**Supplied records**:
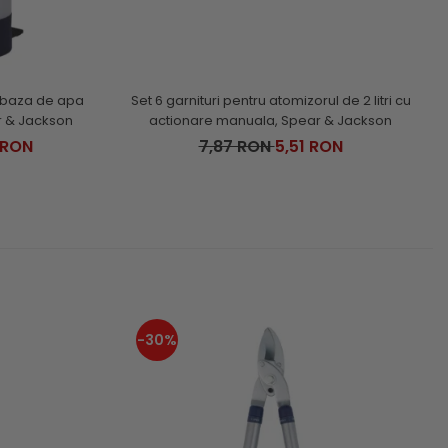
pe baza de apa
Set 6 garnituri pentru atomizorul de 2 litri cu
r & Jackson
actionare manuala, Spear & Jackson
 RON
7,87 RON
5,51 RON
-30%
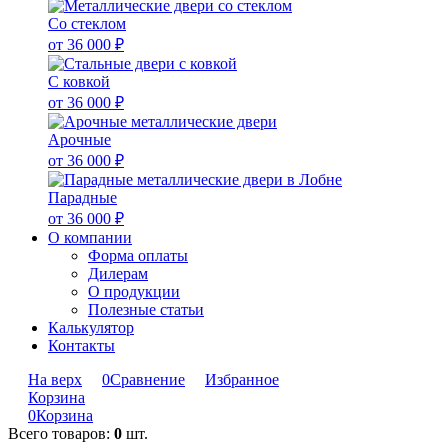
Со стеклом
от 36 000 ₽
С ковкой
от 36 000 ₽
Арочные
от 36 000 ₽
Парадные
от 36 000 ₽
О компании
Форма оплаты
Дилерам
О продукции
Полезные статьи
Калькулятор
Контакты
На верх
0
Сравнение
Избранное
Корзина
0
Корзина
Всего товаров:
0
шт.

**Action item**: Reproduce every record exactly; images stay out.

**Expected answer**:
pe baza de apa
Set 6 garnituri pentru atomizorul de 2 litri cu
r & Jackson
actionare manuala, Spear & Jackson
 RON
7,87 RON
5,51 RON
-30%
Со стеклом
от 36 000 ₽
С ковкой
от 36 000 ₽
Арочные
от 36 000 ₽
Парадные
от 36 000 ₽
О компании
Форма оплаты
Дилерам
О продукции
Полезные статьи
Калькулятор
Контакты
На верх
0
Сравнение
Избранное
Корзина
0
Корзина
Всего товаров:
0
шт.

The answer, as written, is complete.